EDIT1: Here is the code that I came up with that allows me to avoid using the unsafe keyword.
use std::any::Any;
use std::marker::PhantomData;
type BAny = Box<dyn Any>;
type Kleisli = Box<Fn(BAny) -> Box<Instr>>;
enum Instr {
Succeed(BAny),
Effect(Box<Fn() -> BAny>),
FlatMap(Box<Instr>, Kleisli)
}
struct EnvIO<R, A, E> {
instr: Instr,
_pd: PhantomData<(R, A, E)>
}
impl<R: 'static, A: 'static, E: 'static> EnvIO<R, A, E> {
fn flat_map<B, K: Fn(A) -> EnvIO<R, B, E> + 'static>(self, k: K) -> EnvIO<R, B, E> {
let boxed_input_k = move |a: Box<A>| {
k(*a)
};
let any_input_k = move |bany: BAny| {
let a: Box<A> = bany
.downcast::<A>()
.unwrap_or_else(|_| panic!("flat_map: Could not downcast Any to A"));
boxed_input_k(a)
};
let instr_output_k = move |bany: BAny| {
Box::new(any_input_k(bany).instr)
};
EnvIO {
instr: Instr::FlatMap(Box::new(self.instr), Box::new(instr_output_k)),
_pd: PhantomData
}
}
}
macro_rules! effect {
($e:expr) => {
{
$crate::effect(move || Box::new($e))
}
}
}
fn effect<R, A: 'static, E, F: 'static>(eff: F) -> EnvIO<R, A, E> where F: Fn() -> Box<A> {
let effect_any = move || {
let bany: BAny = eff();
bany
};
EnvIO {
instr: Instr::Effect(Box::new(effect_any)),
_pd: PhantomData
}
}
fn success<R, A: 'static, E>(a: A) -> EnvIO<R, A, E> {
EnvIO {
instr: Instr::Succeed(Box::new(a)),
_pd: PhantomData
}
}
fn run<R, A: 'static, E>(envio: EnvIO<R, A, E>) -> A {
interpret::<A>(envio.instr)
}
fn interpret<A: 'static>(mut instr: Instr) -> A {
let mut stack: Vec<Kleisli> = vec![];
loop {
match instr {
Instr::FlatMap(inner, kleisli) => {
match *inner {
Instr::Effect(eff) => {
instr = *kleisli(eff())
}
Instr::Succeed(a) => {
instr = *kleisli(a);
}
_ => {
stack.push(kleisli);
instr = *inner;
}
}
}
Instr::Effect(eff) => {
if let Some(kleisli) = stack.pop() {
instr = *kleisli(eff());
} else {
return *eff()
.downcast::<A>()
.unwrap_or_else(|_| panic!("interpret (effect): Could not downcast Any to A"));
}
}
Instr::Succeed(a) => {
if let Some(kleisli) = stack.pop() {
instr = *kleisli(a);
} else {
return *a.downcast::<A>()
.unwrap_or_else(|_| panic!("interpret (succeed): Could not downcast Any to A"));
}
}
}
}
}This isn’t the final API (mostly due to issues related to variance and subtyping; perhaps I will blog about my approach to that problem too), however it does accomplish everything that the previous implementation in this post was able to.
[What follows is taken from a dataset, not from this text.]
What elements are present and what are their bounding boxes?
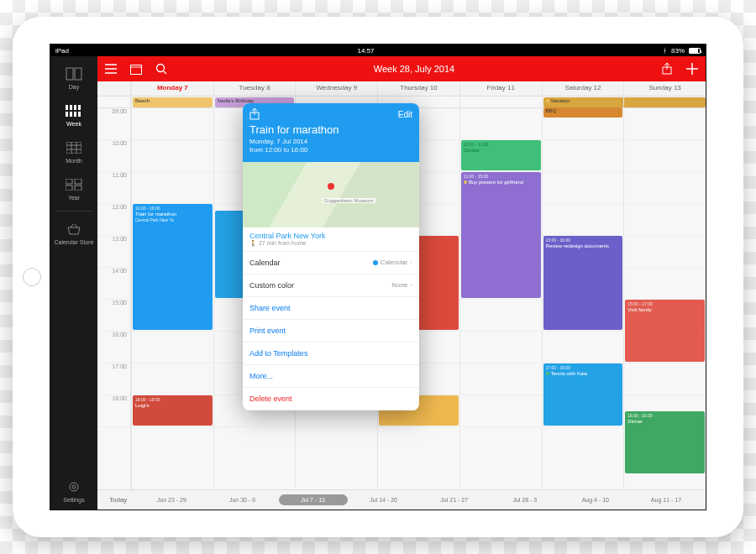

For clarity, the EnvIO enum from the earlier version of this post was changed to the Instr enum here. The major change that allowed me to remove unsafe was removing all type parameters from the instruction enum. Instead, the type parameters are tied to a newtype wrapper, which I have named EnvIO for now. The type parameters are only used in PhantomData, which serves the same purpose as before: keeping things typesafe. As you can see from the code, I ended up replacing most type parameter usages in the instruction enum with BAny, which is just a shorter alias for Box<dyn Any>. This doesn’t change much of how the interpreter works. We were already using an opaque type before, so switching to BAny just means we have to downcast instead of using mem::transmute. This does complicate all of the functions that take closures as arguments, since they now have to perform more map/contramaps to massage the closure type into something that uses BAny. However, I think that this trade-off is worthwhile, since I would much rather avoid the extra responsibility of having to verify that my code does not exhibit UB. One note about the downcasts: I use unwrap_or_else because unwrap_or is eagerly evaluated and will trigger panic! too early. There’s probably a cleaner way to panic! than this (probably could use expect?), but I’ll tidy that up later when I come up with better error messages for easier debugging.